> **Dataset**
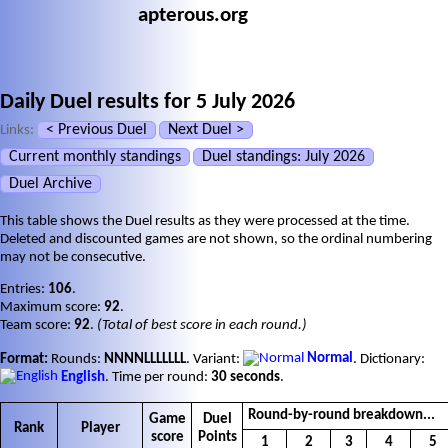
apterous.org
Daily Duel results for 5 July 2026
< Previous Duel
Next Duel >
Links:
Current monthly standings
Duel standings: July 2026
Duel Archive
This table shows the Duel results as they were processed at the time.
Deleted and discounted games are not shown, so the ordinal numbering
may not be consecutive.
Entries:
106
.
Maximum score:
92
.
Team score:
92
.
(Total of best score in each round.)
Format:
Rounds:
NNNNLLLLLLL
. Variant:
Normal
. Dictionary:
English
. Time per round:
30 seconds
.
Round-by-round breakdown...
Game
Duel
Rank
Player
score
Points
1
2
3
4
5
--
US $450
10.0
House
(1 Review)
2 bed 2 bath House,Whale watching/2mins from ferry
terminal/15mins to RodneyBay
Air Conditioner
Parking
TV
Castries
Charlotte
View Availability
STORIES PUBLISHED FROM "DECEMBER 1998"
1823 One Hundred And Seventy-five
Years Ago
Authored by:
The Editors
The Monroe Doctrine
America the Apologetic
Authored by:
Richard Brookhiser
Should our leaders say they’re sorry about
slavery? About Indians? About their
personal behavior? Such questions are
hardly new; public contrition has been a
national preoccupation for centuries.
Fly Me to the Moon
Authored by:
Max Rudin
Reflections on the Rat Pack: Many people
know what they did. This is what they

> **What you need to do**
Taking the material above, extract exactly and only the lines from the line with "terminal/15mins to RodneyBay" to the line with "Should our leaders say they’re sorry about", inclusive of both.

> **Response for this exercise**
terminal/15mins to RodneyBay
Air Conditioner
Parking
TV
Castries
Charlotte
View Availability
STORIES PUBLISHED FROM "DECEMBER 1998"
1823 One Hundred And Seventy-five
Years Ago
Authored by:
The Editors
The Monroe Doctrine
America the Apologetic
Authored by:
Richard Brookhiser
Should our leaders say they’re sorry about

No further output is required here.